One of our board members, Angela provided her backyard for additional gardening space. One of our church
members at United Methodist Church of Anoka, Jim and Ann volunteered to rototill the space. Meanwhile, an instructor at the Horticulture department of the Anoka technical College, Amy Moberg had helped us to start two of our seeds – melon and fluted pumpkin from the indoor garden of the college. Unfortunately, the fluted pumpkin did not make it, but the melon survived. She also donated some tomatoes, thyme, cilantro and mixed spices. They all survived except the cilantro.
As for our ethnic vegetables, we planted jute leaves, green and red spinach, okra, and clove basil. All except the clove basil sprouted and are doing well, just not as fast as I had anticipated. Angela has been working hard on the garden behind her house and I have been taking trips to the Harmony garden in Anoka to take care of the vegetables. Luckily, we have had a Target staff come to volunteer through Volunteer Match, an online volunteering network for both nonprofits and individuals willing to volunteer their time. Another person, Trisha came to volunteer with her daughter and son. She even brought some vegetables to plant on the spot where the clove basil did not sprout.
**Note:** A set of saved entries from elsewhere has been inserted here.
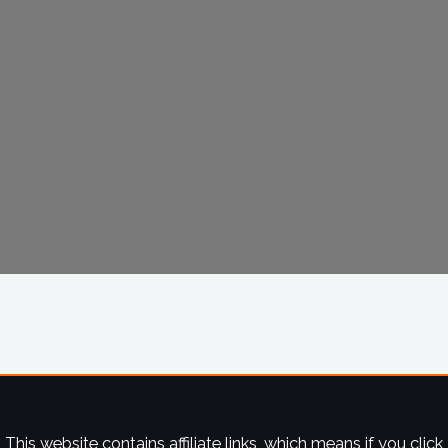
This website contains affiliate links, which means if you click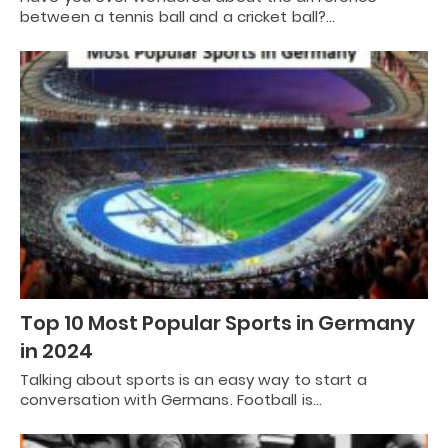
between a tennis ball and a cricket ball?…
Top 10 Most Popular Sports in Germany
in 2024
Talking about sports is an easy way to start a
conversation with Germans. Football is…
I have had people who wanted to volunteer but had not been able to make it, so please, come, if you can, help us at the garden. I was at the garden today using hoe to weed around the edges. The garden was already shrinking as a result to the grass around the edges. It’s been a lot of patience and persistence keeping a garden without the best soil, but when I remember why I am doing it, I feel inspired to keep working at it. I put some fertilizer in the garden today and hopefully, that will help the vegetable to do better, so that we can actually make some food from it for those we want to help with it.
It has also been a learning experience. We will definitely be having a better garden in 2015. As for the garden at Angela’s backyard, some of the vegetables sprouted while others did not. We have also learned that we would need to till the soil with some compost before the next planting season to help the garden produce better.